Worst case: what was painfully obvious last season, that he’s done being able to play at a Premier League level remains painfully obvious. Despite that, Mikel Arteta still gives him far more playing time than his performance merits and Arsenal’s attack suffers as a result.

Gabriel Martinelli, 20
Best case: has a second breakout and earns consistent, regular minutes. Scores double-digit Premier League goals.

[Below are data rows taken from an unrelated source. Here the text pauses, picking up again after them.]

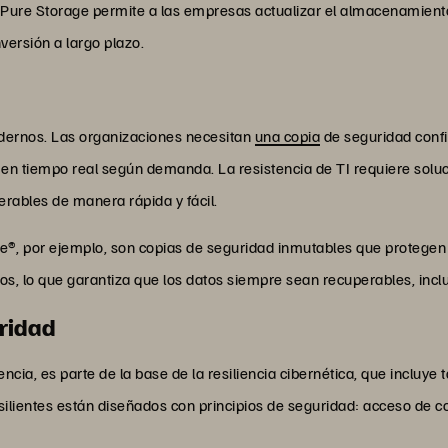
Pure Storage permite a las empresas actualizar el almacenamiento 
nversión a largo plazo.
odernos. Las organizaciones necesitan
una copia
de seguridad confi
 en tiempo real según demanda. La resistencia de TI requiere soluc
rables de manera rápida y fácil.
e®, por ejemplo, son copias de seguridad inmutables que protege
os, lo que garantiza que los datos siempre sean recuperables, inclu
uridad
ncia, es parte de la base de la resiliencia cibernética, que incluye
silientes están diseñados con principios de seguridad: acceso de c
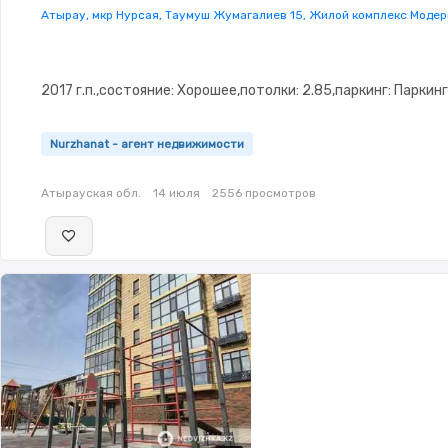
Атырау, мкр Нурсая, Таумуш Жумагалиев 15, Жилой комплекс Модер
2017 г.п.,состояние: Хорошее,потолки: 2.85,паркинг: Паркинг
Nurzhanat - агент недвижимости
Атырауская обл.
14 июля
2556 просмотров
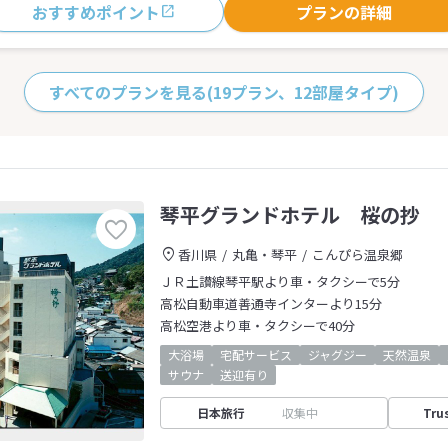
おすすめポイント
プランの詳細
すべてのプランを見る
(19プラン、12部屋タイプ)
琴平グランドホテル 桜の抄
香川県
丸亀・琴平
こんぴら温泉郷
ＪＲ土讃線琴平駅より車・タクシーで5分
高松自動車道善通寺インターより15分
高松空港より車・タクシーで40分
大浴場
宅配サービス
ジャグジー
天然温泉
サウナ
送迎有り
日本旅行
収集中
Tru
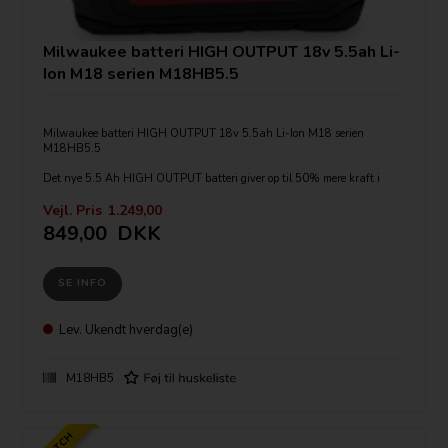
Milwaukee batteri HIGH OUTPUT 18v 5.5ah Li-
Ion M18 serien M18HB5.5
Milwaukee batteri HIGH OUTPUT 18v 5.5ah Li-Ion M18 serien
M18HB5.5
Det nye 5.5 Ah HIGH OUTPUT batteri giver op til 50% mere kraft i
forhold til M18 standard batterier
Vejl. Pris
1.249,00
Fungerer bedre ned til -20 °C end andre lithium-ion-teknologier.
849,00
DKK
Individuell celleovervågning sikrer at hver celle i batteriet altid yder sit
maksimale.
SE INFO
Fugtbeskyttelse som leder vand væk fra elektronikken og ud af batteriet.
Batteriindikator
Lev.
Ukendt hverdag(e)
Kompatibel med alt Milwaukee værktøj i M18-serien.
M18HB5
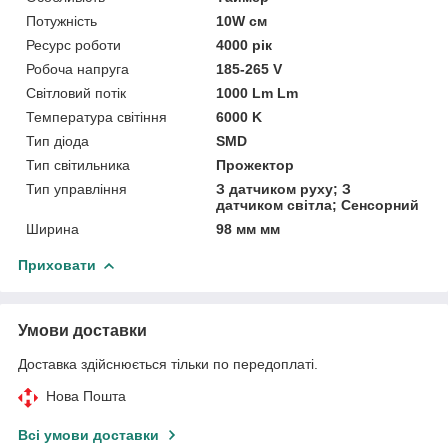
Потужність
10W см
Ресурс роботи
4000 рік
Робоча напруга
185-265 V
Світловий потік
1000 Lm Lm
Температура світіння
6000 K
Тип діода
SMD
Тип світильника
Прожектор
Тип управління
З датчиком руху; З
датчиком світла; Сенсорний
Ширина
98 мм мм
Приховати
Умови доставки
Доставка здійснюється тільки по передоплаті.
Нова Пошта
Всі умови доставки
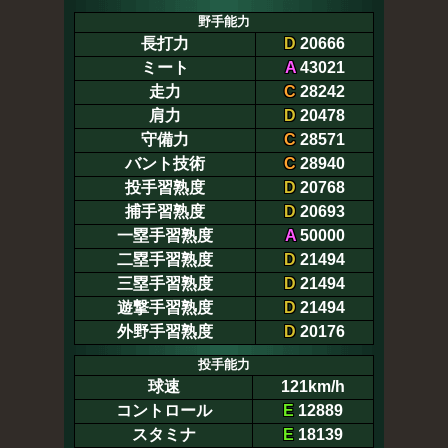
野手能力
長打力
D
20666
ミート
A
43021
走力
C
28242
肩力
D
20478
守備力
C
28571
バント技術
C
28940
投手習熟度
D
20768
捕手習熟度
D
20693
一塁手習熟度
A
50000
二塁手習熟度
D
21494
三塁手習熟度
D
21494
遊撃手習熟度
D
21494
外野手習熟度
D
20176
投手能力
球速
121km/h
コントロール
E
12889
スタミナ
E
18139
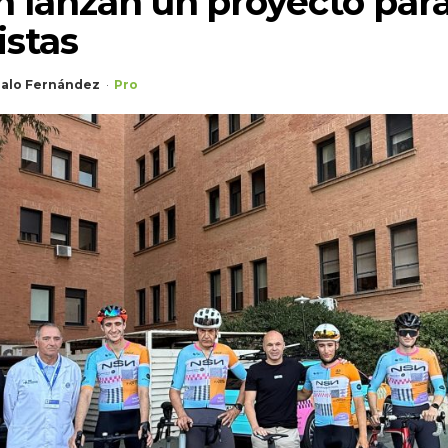
n lanzan un proyecto par
listas
alo Fernández
Pro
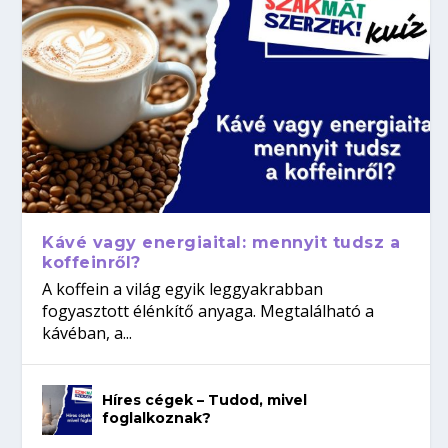
Kávé vagy energiaital: mennyit tudsz a
koffeinről?
A koffein a világ egyik leggyakrabban
fogyasztott élénkítő anyaga. Megtalálható a
kávéban, a...
Híres cégek – Tudod, mivel
foglalkoznak?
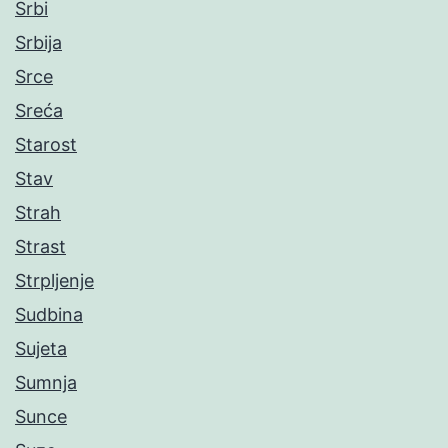
Srbi
Srbija
Srce
Sreća
Starost
Stav
Strah
Strast
Strpljenje
Sudbina
Sujeta
Sumnja
Sunce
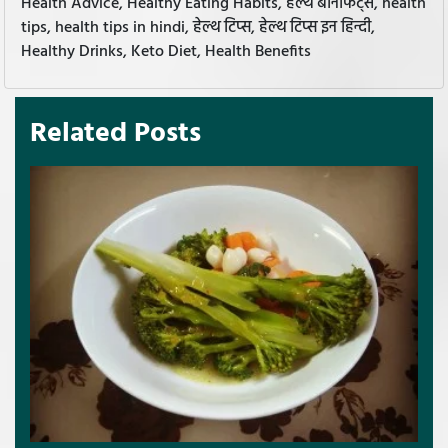
Health Advice, Healthy Eating Habits, हेल्थ बेनिफिट्स, health
tips, health tips in hindi, हेल्थ टिप्स, हेल्थ टिप्स इन हिन्दी,
Healthy Drinks, Keto Diet, Health Benefits
Related Posts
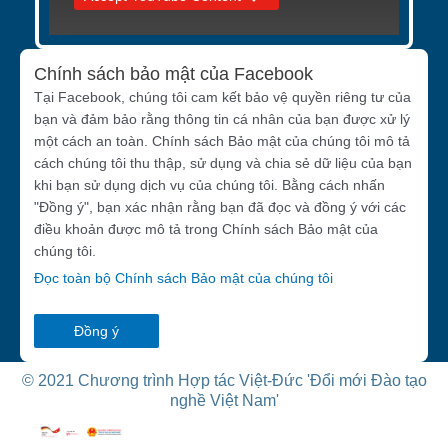
Chính sách bảo mật của Facebook
Tại Facebook, chúng tôi cam kết bảo vệ quyền riêng tư của
bạn và đảm bảo rằng thông tin cá nhân của bạn được xử lý
một cách an toàn. Chính sách Bảo mật của chúng tôi mô tả
cách chúng tôi thu thập, sử dụng và chia sẻ dữ liệu của bạn
khi bạn sử dụng dịch vụ của chúng tôi. Bằng cách nhấn
"Đồng ý", bạn xác nhận rằng bạn đã đọc và đồng ý với các
điều khoản được mô tả trong Chính sách Bảo mật của
chúng tôi.
Đọc toàn bộ Chính sách Bảo mật của chúng tôi
Đồng ý
© 2021 Chương trình Hợp tác Việt-Đức 'Đổi mới Đào tạo
nghề Việt Nam'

Worst case: fails to earn Mikel Arteta’s trust because he’s not positionally or defensively disciplined enough for the manager’s somewhat rigid system. The questions about whether his long-term future is at striker or on the left wing persist without a satisfactory answer and getting limited minutes in different positions hurts his productivity.

Eddie Nketiah, 22
Best case: scores 5-8 Premier League goals in a super-sub role. He’s already shown that he has that nose-for-the-net, fox-in-the-box quality and has scored a handful of late, dramatic goals. I guess the best, best case is that he plays so well that he wrests the starting striker role away from Alexandre Lacazette, but I really don’t see that happening.

Worst case: doesn’t see much of the field this season. He won’t be available until September because of an ankle injury, so he’s already en route there. Alternatively, he plays, even as a regular substitute, and it becomes clear that he’s not at an Arsenal level, which hurts his transfer value.

Reiss Nelson, 21 (22 on December 10)
Best case: his pace and willingness to run at defenders makes him a 60th or 75th minute substitute threat. Scores a couple goals and gets a few starts in the cups as a reward.

Worst case: continues to be a forgotten man at Arsenal, hardly seeing the pitch. He can be a bit loose in possession, so it’s not hard to see him getting a few run outs, being a turnover machine, and getting stapled to the bench.

Folarin Balogun, 20
Best case: basically the same as Eddie Nketiah. Starts in the cups, plays well, and scores a few goals. Maybe chips in with a goal or three in the Premier League as a substitute.

Worst case: his performances this season get people worried that he was all hype. He has 72 minutes of senior football to his name, so we really don’t know that much about him. The club rate him highly, but there is always a chance they were wrong.